(Stored data entries)
|---|
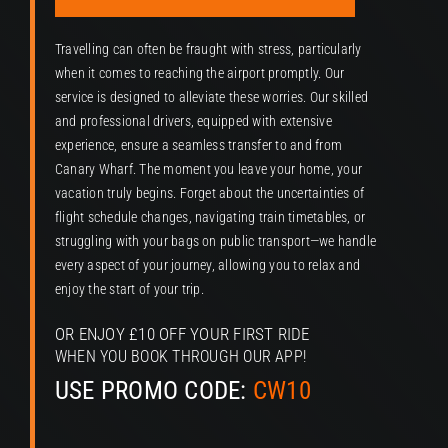
P
Travelling can often be fraught with stress, particularly
when it comes to reaching the airport promptly. Our
service is designed to alleviate these worries. Our skilled
and professional drivers, equipped with extensive
experience, ensure a seamless transfer to and from
Canary Wharf. The moment you leave your home, your
vacation truly begins. Forget about the uncertainties of
flight schedule changes, navigating train timetables, or
struggling with your bags on public transport—we handle
every aspect of your journey, allowing you to relax and
enjoy the start of your trip.
OR ENJOY £10 OFF YOUR FIRST RIDE
WHEN YOU BOOK THROUGH OUR APP!
USE PROMO CODE:
CW10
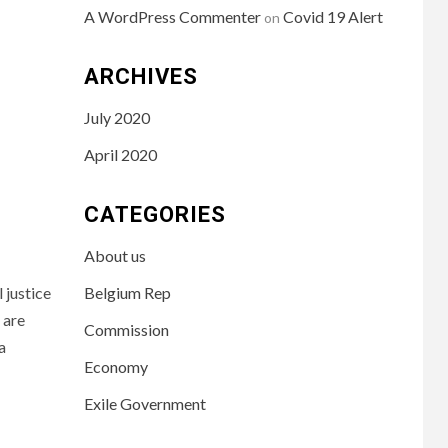
A WordPress Commenter
Covid 19 Alert
on
ARCHIVES
July 2020
April 2020
CATEGORIES
About us
 justice
Belgium Rep
 are
Commission
a
Economy
Exile Government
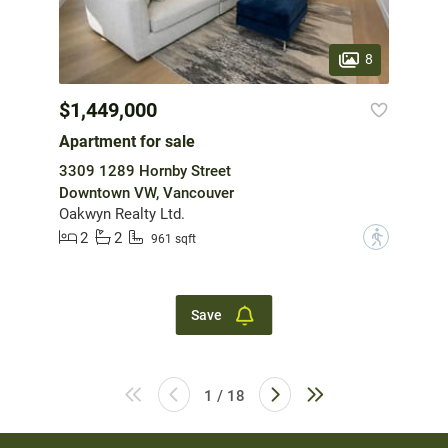
8
$1,449,000
Apartment for sale
3309 1289 Hornby Street
Downtown VW, Vancouver
Oakwyn Realty Ltd.
2
2
?
961 sqft
Save
1 / 18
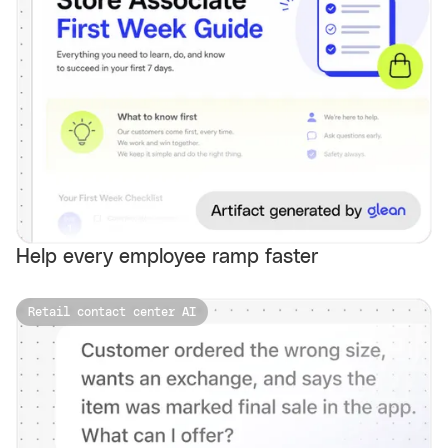
Help every employee ramp faster
Retail contact center AI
|---|
Hand back exactly the lines from the one with "Covid 19 Alert" through the last line of the data above, both ends included, with every picture left out.

Covid 19 Alert
on
ARCHIVES
July 2020
April 2020
CATEGORIES
About us
 justice
Belgium Rep
 are
Commission
a
Economy
Exile Government
8
$1,449,000
Apartment for sale
3309 1289 Hornby Street
Downtown VW, Vancouver
Oakwyn Realty Ltd.
2
2
?
961 sqft
Save
1 / 18
Help every employee ramp faster
Retail contact center AI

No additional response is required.